Pictures aside, return every line below exactly as written.

● Provided records:
_ _ _ _ _ _ _

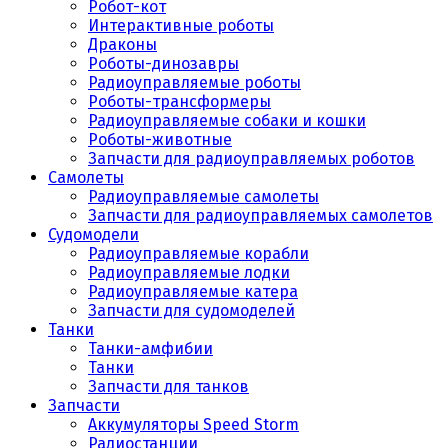
Робот-кот
Интерактивные роботы
Драконы
Роботы-динозавры
Радиоуправляемые роботы
Роботы-трансформеры
Радиоуправляемые собаки и кошки
Роботы-животные
Запчасти для радиоуправляемых роботов
Самолеты
Радиоуправляемые самолеты
Запчасти для радиоуправляемых самолетов
Судомодели
Радиоуправляемые корабли
Радиоуправляемые лодки
Радиоуправляемые катера
Запчасти для судомоделей
Танки
Танки-амфибии
Танки
Запчасти для танков
Запчасти
Аккумуляторы Speed Storm
Радиостанции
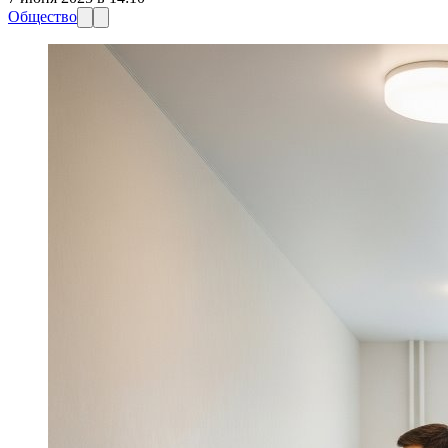
Общество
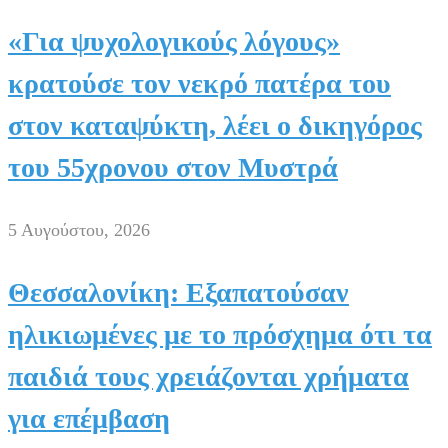
«Για ψυχολογικούς λόγους»
κρατούσε τον νεκρό πατέρα του
στον καταψύκτη, λέει ο δικηγόρος
του 55χρονου στον Μυστρά
5 Αυγούστου, 2026
Θεσσαλονίκη: Εξαπατούσαν
ηλικιωμένες με το πρόσχημα ότι τα
παιδιά τους χρειάζονται χρήματα
για επέμβαση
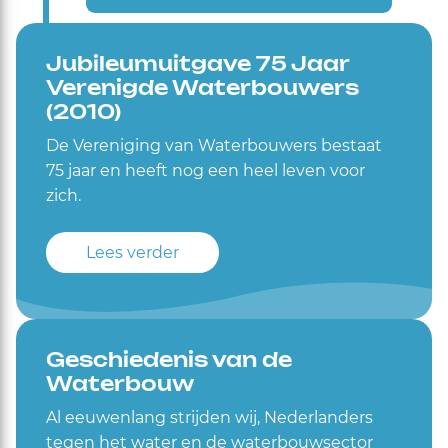
Jubileumuitgave 75 Jaar
Verenigde Waterbouwers
(2010)
De Vereniging van Waterbouwers bestaat
75 jaar en heeft nog een heel leven voor
zich.
Lees verder
Geschiedenis van de
Waterbouw
Al eeuwenlang strijden wij, Nederlanders
tegen het water en de waterbouwsector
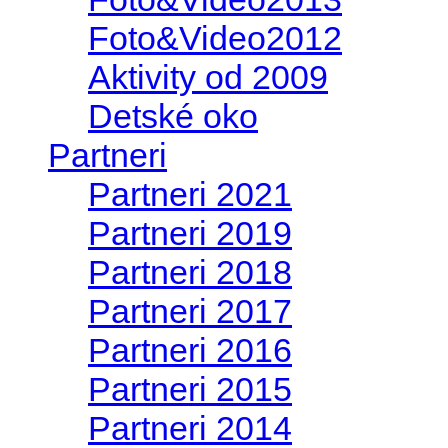
Foto&Video2012
Aktivity od 2009
Detské oko
Partneri
Partneri 2021
Partneri 2019
Partneri 2018
Partneri 2017
Partneri 2016
Partneri 2015
Partneri 2014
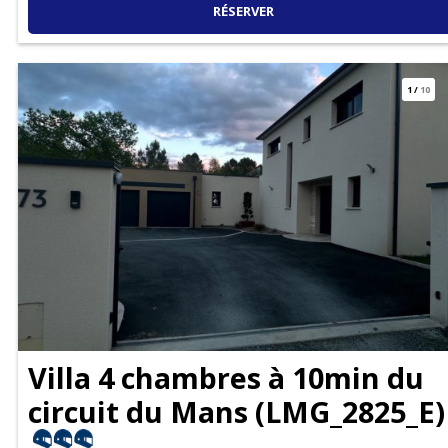
RÉSERVER
1
/
10
Villa 4 chambres à 10min du
circuit du Mans
(
LMG_2825_E
)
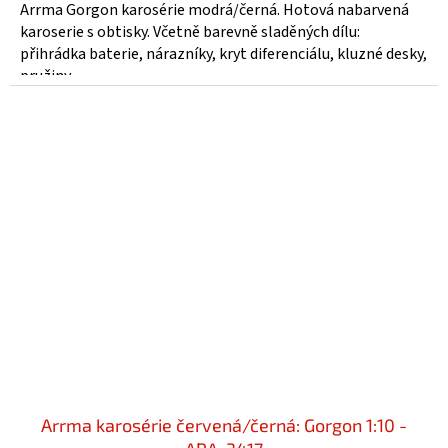
Arrma Gorgon karosérie modrá/černá. Hotová nabarvená
karoserie s obtisky. Včetně barevně sladěných dílu:
přihrádka baterie, nárazníky, kryt diferenciálu, kluzné desky,
pružiny.
Arrma karosérie červená/černá: Gorgon 1:10 -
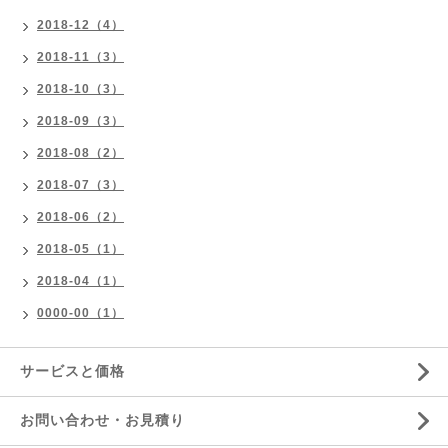
2018-12（4）
2018-11（3）
2018-10（3）
2018-09（3）
2018-08（2）
2018-07（3）
2018-06（2）
2018-05（1）
2018-04（1）
0000-00（1）
サービスと価格
お問い合わせ・お見積り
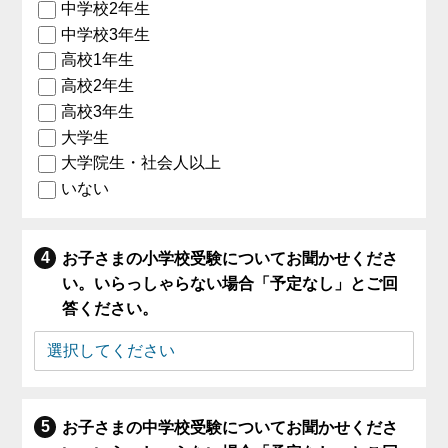
中学校2年生
中学校3年生
高校1年生
高校2年生
高校3年生
大学生
大学院生・社会人以上
いない
お子さまの小学校受験についてお聞かせくださ
い。いらっしゃらない場合「予定なし」とご回
答ください。
お子さまの中学校受験についてお聞かせくださ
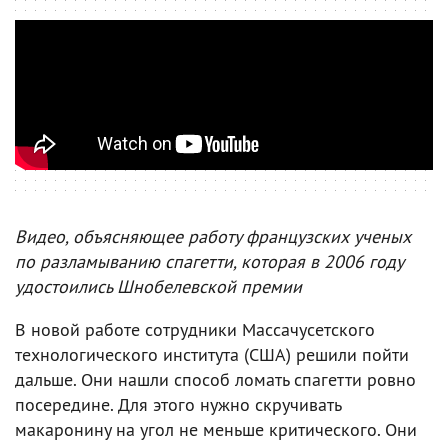
Видео, объясняющее работу французских ученых
по разламыванию спагетти, которая в 2006 году
удостоились Шнобелевской премии
В новой работе сотрудники Массачусетского
технологического института (США) решили пойти
дальше. Они нашли способ ломать спагетти ровно
посередине. Для этого нужно скручивать
макаронину на угол не меньше критического. Они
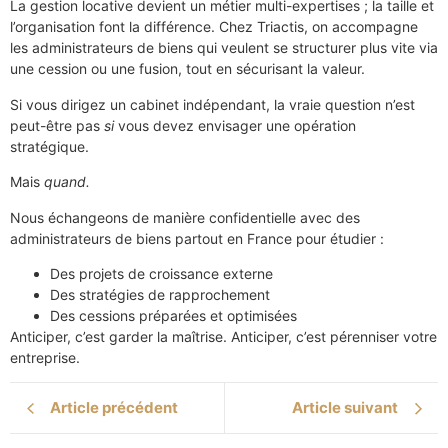
La gestion locative devient un métier multi-expertises ; la taille et
l’organisation font la différence. Chez Triactis, on accompagne
les administrateurs de biens qui veulent se structurer plus vite via
une cession ou une fusion, tout en sécurisant la valeur.
Si vous dirigez un cabinet indépendant, la vraie question n’est
peut-être pas
si
vous devez envisager une opération
stratégique.
Mais
quand.
Nous échangeons de manière confidentielle avec des
administrateurs de biens partout en France pour étudier :
Des projets de croissance externe
Des stratégies de rapprochement
Des cessions préparées et optimisées
Anticiper, c’est garder la maîtrise. Anticiper, c’est pérenniser votre
entreprise.
Article précédent
Article suivant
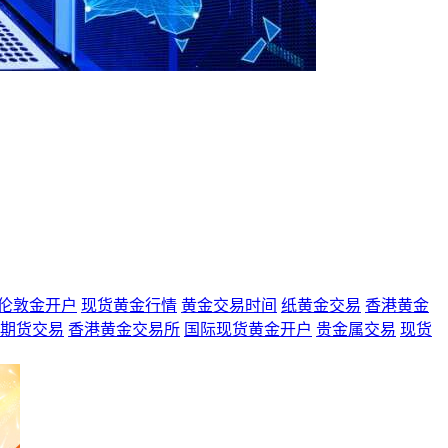
伦敦金开户
现货黄金行情
黄金交易时间
纸黄金交易
香港黄金
期货交易
香港黄金交易所
国际现货黄金开户
贵金属交易
现货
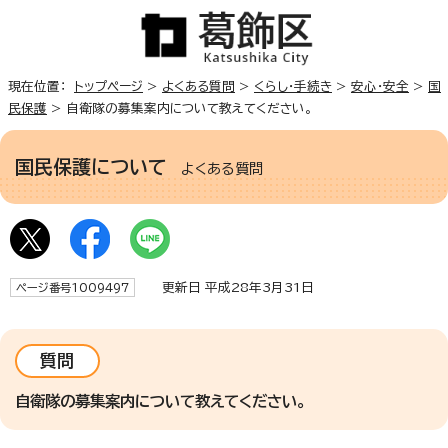
現在位置：
トップページ
>
よくある質問
>
くらし・手続き
>
安心・安全
>
国
民保護
> 自衛隊の募集案内について教えてください。
国民保護について
よくある質問
更新日 平成28年3月31日
ページ番号1009497
質問
自衛隊の募集案内について教えてください。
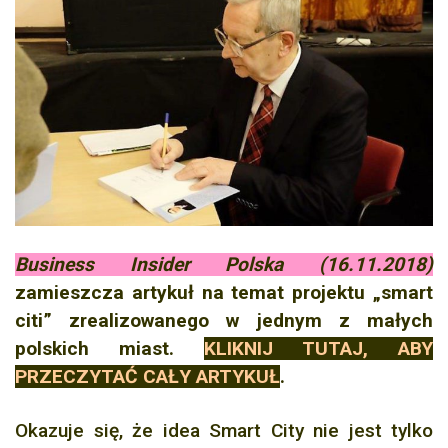
Business Insider Polska (16.11.2018)
zamieszcza artykuł na temat projektu „smart
citi” zrealizowanego w jednym z małych
polskich miast.
KLIKNIJ TUTAJ, ABY
PRZECZYTAĆ CAŁY ARTYKUŁ
.
Okazuje się, że idea Smart City nie jest tylko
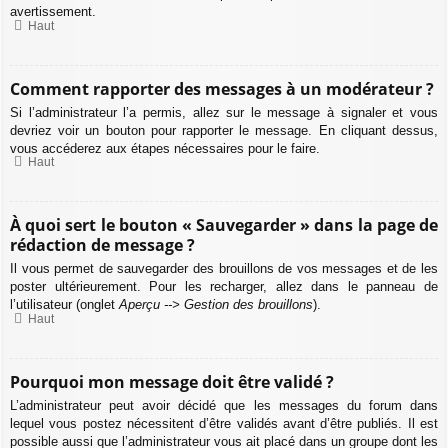
avertissement.
Haut
Comment rapporter des messages à un modérateur ?
Si l’administrateur l’a permis, allez sur le message à signaler et vous
devriez voir un bouton pour rapporter le message. En cliquant dessus,
vous accéderez aux étapes nécessaires pour le faire.
Haut
À quoi sert le bouton « Sauvegarder » dans la page de
rédaction de message ?
Il vous permet de sauvegarder des brouillons de vos messages et de les
poster ultérieurement. Pour les recharger, allez dans le panneau de
l’utilisateur (onglet
Aperçu --> Gestion des brouillons
).
Haut
Pourquoi mon message doit être validé ?
L’administrateur peut avoir décidé que les messages du forum dans
lequel vous postez nécessitent d’être validés avant d’être publiés. Il est
possible aussi que l’administrateur vous ait placé dans un groupe dont les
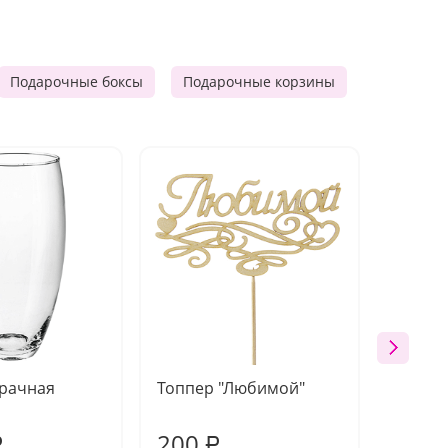
Подарочные боксы
Подарочные корзины
Продукто
зрачная
Топпер "Любимой"
Открыт
работы
200
310
₽
₽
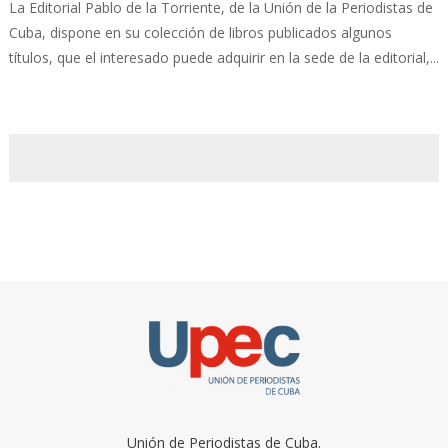
La Editorial Pablo de la Torriente, de la Unión de la Periodistas de
Cuba, dispone en su colección de libros publicados algunos
títulos, que el interesado puede adquirir en la sede de la editorial,...
Unión de Periodistas de Cuba.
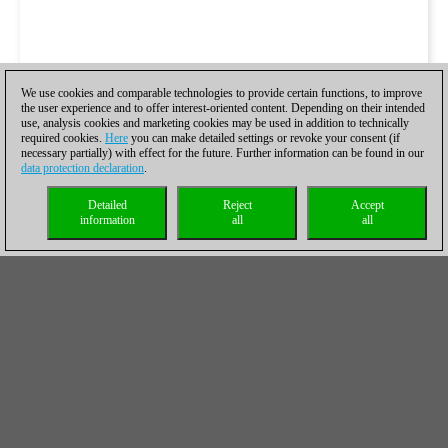
We use cookies and comparable technologies to provide certain functions, to improve
the user experience and to offer interest-oriented content. Depending on their intended
use, analysis cookies and marketing cookies may be used in addition to technically
required cookies.
Here
you can make detailed settings or revoke your consent (if
necessary partially) with effect for the future. Further information can be found in our
data protection declaration
.
Detailed
Reject
Accept
information
all
all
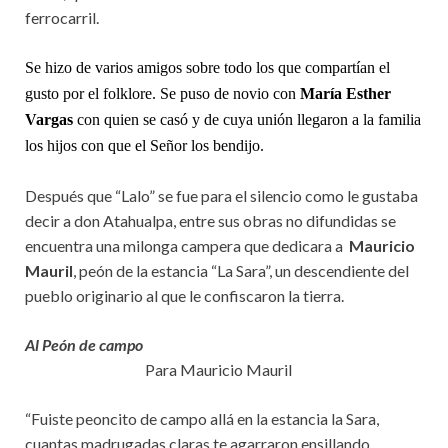
ferrocarril.
Se hizo de varios amigos sobre todo los que compartían el
gusto por el folklore. Se puso de novio con
María Esther
Vargas
con quien se casó y de cuya unión llegaron a la familia
los hijos con que el Señor los bendijo.
Después que “Lalo” se fue para el silencio como le gustaba
decir a don Atahualpa, entre sus obras no difundidas se
encuentra una milonga campera que dedicara a
Mauricio
Mauril
, peón de la estancia “La Sara”, un descendiente del
pueblo originario al que le confiscaron la tierra.
Al Peón de campo
Para Mauricio Mauril
“Fuiste peoncito de campo allá en la estancia la Sara,
cuantas madrugadas claras te agarraron ensillando,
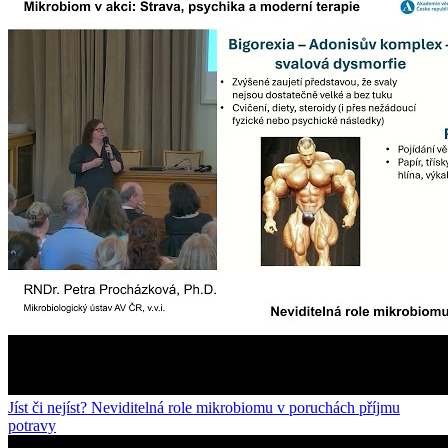
Jíst či nejíst? Neviditelná role mikrobiomu v poruchách příjmu
potravy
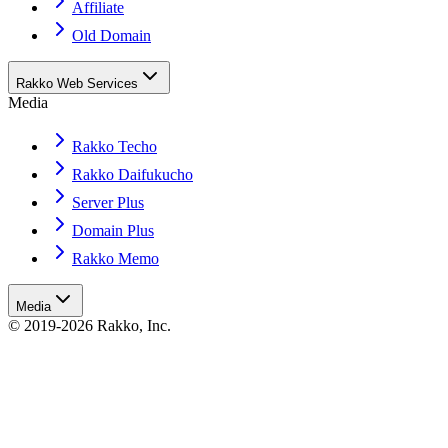
Affiliate
Old Domain
Rakko Web Services
Media
Rakko Techo
Rakko Daifukucho
Server Plus
Domain Plus
Rakko Memo
Media
© 2019-2026 Rakko, Inc.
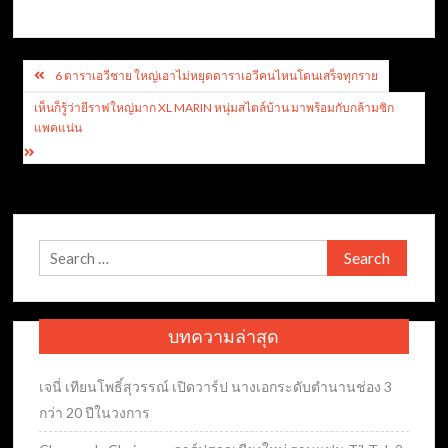
Post
6 ดาราเอวีชาย ใหญ่เอาไม่หยุดดาราเอวีคนไหนโดนเสร็จทุกราย
navigation
เห็นก็รู้ว่ายีราฟใหญ่มาก XL MARIN หนุ่มสไตล์บ้าน มาพร้อมกับกล้ามซิก
แพคแน่น
Search
for:
บทความล่าสุด
เจนี่ เทียนโพธิ์สุวรรณ์ เปิดวาร์ป นางเอกระดับตำนานช่อง 3
กว่า 20 ปีในวงการ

_ _ _ _ _ _ _

● Task answer:
Робот-кот
Интерактивные роботы
Драконы
Роботы-динозавры
Радиоуправляемые роботы
Роботы-трансформеры
Радиоуправляемые собаки и кошки
Роботы-животные
Запчасти для радиоуправляемых роботов
Самолеты
Радиоуправляемые самолеты
Запчасти для радиоуправляемых самолетов
Судомодели
Радиоуправляемые корабли
Радиоуправляемые лодки
Радиоуправляемые катера
Запчасти для судомоделей
Танки
Танки-амфибии
Танки
Запчасти для танков
Запчасти
Аккумуляторы Speed Storm
Радиостанции
Общество
«Για ψυχολογικούς λόγους»
κρατούσε τον νεκρό πατέρα του
στον καταψύκτη, λέει ο δικηγόρος
του 55χρονου στον Μυστρά
5 Αυγούστου, 2026
Θεσσαλονίκη: Εξαπατούσαν
ηλικιωμένες με το πρόσχημα ότι τα
παιδιά τους χρειάζονται χρήματα
για επέμβαση
Jubileumuitgave 75 Jaar
Verenigde Waterbouwers
(2010)
De Vereniging van Waterbouwers bestaat
75 jaar en heeft nog een heel leven voor
zich.
Lees verder
Geschiedenis van de
Waterbouw
Al eeuwenlang strijden wij, Nederlanders
tegen het water en de waterbouwsector
Foto&Video2012
Aktivity od 2009
Detské oko
Partneri
Partneri 2021
Partneri 2019
Partneri 2018
Partneri 2017
Partneri 2016
Partneri 2015
Partneri 2014
RÉSERVER
1
/
10
Villa 4 chambres à 10min du
circuit du Mans
(
LMG_2825_E
)
Arrma Gorgon karosérie modrá/černá. Hotová nabarvená
karoserie s obtisky. Včetně barevně sladěných dílu:
přihrádka baterie, nárazníky, kryt diferenciálu, kluzné desky,
pružiny.
Arrma karosérie červená/černá: Gorgon 1:10 -
2018-12（4）
2018-11（3）
2018-10（3）
2018-09（3）
2018-08（2）
2018-07（3）
2018-06（2）
2018-05（1）
2018-04（1）
0000-00（1）
サービスと価格
お問い合わせ・お見積り
中学校2年生
中学校3年生
高校1年生
高校2年生
高校3年生
大学生
大学院生・社会人以上
いない
お子さまの小学校受験についてお聞かせくださ
い。いらっしゃらない場合「予定なし」とご回
答ください。
お子さまの中学校受験についてお聞かせくださ
Видео, объясняющее работу французских ученых
по разламыванию спагетти, которая в 2006 году
удостоились Шнобелевской премии
В новой работе сотрудники Массачусетского
технологического института (США) решили пойти
дальше. Они нашли способ ломать спагетти ровно
посередине. Для этого нужно скручивать
макаронину на угол не меньше критического. Они
La gestion locative devient un métier multi-expertises ; la taille et
l’organisation font la différence. Chez Triactis, on accompagne
les administrateurs de biens qui veulent se structurer plus vite via
une cession ou une fusion, tout en sécurisant la valeur.
Si vous dirigez un cabinet indépendant, la vraie question n’est
peut-être pas
si
vous devez envisager une opération
stratégique.
Mais
quand.
Nous échangeons de manière confidentielle avec des
administrateurs de biens partout en France pour étudier :
Des projets de croissance externe
Des stratégies de rapprochement
Des cessions préparées et optimisées
Anticiper, c’est garder la maîtrise. Anticiper, c’est pérenniser votre
entreprise.
Article précédent
Article suivant
伦敦金开户
现货黄金行情
黄金交易时间
纸黄金交易
香港黄金
期货交易
香港黄金交易所
国际现货黄金开户
贵金属交易
现货
現在位置：
トップページ
>
よくある質問
>
くらし・手続き
>
安心・安全
>
国
民保護
> 自衛隊の募集案内について教えてください。
国民保護について
よくある質問
更新日 平成28年3月31日
ページ番号1009497
質問
自衛隊の募集案内について教えてください。
Business Insider Polska (16.11.2018)
zamieszcza artykuł na temat projektu „smart
citi” zrealizowanego w jednym z małych
polskich miast.
KLIKNIJ TUTAJ, ABY
PRZECZYTAĆ CAŁY ARTYKUŁ
.
Okazuje się, że idea Smart City nie jest tylko
avertissement.
Haut
Comment rapporter des messages à un modérateur ?
Si l’administrateur l’a permis, allez sur le message à signaler et vous
devriez voir un bouton pour rapporter le message. En cliquant dessus,
vous accéderez aux étapes nécessaires pour le faire.
Haut
À quoi sert le bouton « Sauvegarder » dans la page de
rédaction de message ?
Il vous permet de sauvegarder des brouillons de vos messages et de les
poster ultérieurement. Pour les recharger, allez dans le panneau de
l’utilisateur (onglet
Aperçu --> Gestion des brouillons
).
Haut
Pourquoi mon message doit être validé ?
L’administrateur peut avoir décidé que les messages du forum dans
lequel vous postez nécessitent d’être validés avant d’être publiés. Il est
possible aussi que l’administrateur vous ait placé dans un groupe dont les
Подарочные боксы
Подарочные корзины
Продукто
зрачная
Топпер "Любимой"
Открыт
работы
200
310
₽
₽
La Editorial Pablo de la Torriente, de la Unión de la Periodistas de
Cuba, dispone en su colección de libros publicados algunos
títulos, que el interesado puede adquirir en la sede de la editorial,...
Unión de Periodistas de Cuba.
We use cookies and comparable technologies to provide certain functions, to improve
the user experience and to offer interest-oriented content. Depending on their intended
use, analysis cookies and marketing cookies may be used in addition to technically
required cookies.
Here
you can make detailed settings or revoke your consent (if
necessary partially) with effect for the future. Further information can be found in our
data protection declaration
.
Detailed
Reject
Accept
information
all
all
ferrocarril.
Se hizo de varios amigos sobre todo los que compartían el
gusto por el folklore. Se puso de novio con
María Esther
Vargas
con quien se casó y de cuya unión llegaron a la familia
los hijos con que el Señor los bendijo.
Después que “Lalo” se fue para el silencio como le gustaba
decir a don Atahualpa, entre sus obras no difundidas se
encuentra una milonga campera que dedicara a
Mauricio
Mauril
, peón de la estancia “La Sara”, un descendiente del
pueblo originario al que le confiscaron la tierra.
Al Peón de campo
Para Mauricio Mauril
“Fuiste peoncito de campo allá en la estancia la Sara,
cuantas madrugadas claras te agarraron ensillando,
Jíst či nejíst? Neviditelná role mikrobiomu v poruchách příjmu
potravy
Affiliate
Old Domain
Rakko Web Services
Media
Rakko Techo
Rakko Daifukucho
Server Plus
Domain Plus
Rakko Memo
Media
© 2019-2026 Rakko, Inc.
Post
6 ดาราเอวีชาย ใหญ่เอาไม่หยุดดาราเอวีคนไหนโดนเสร็จทุกราย
navigation
เห็นก็รู้ว่ายีราฟใหญ่มาก XL MARIN หนุ่มสไตล์บ้าน มาพร้อมกับกล้ามซิก
แพคแน่น
Search
for:
บทความล่าสุด
เจนี่ เทียนโพธิ์สุวรรณ์ เปิดวาร์ป นางเอกระดับตำนานช่อง 3
กว่า 20 ปีในวงการ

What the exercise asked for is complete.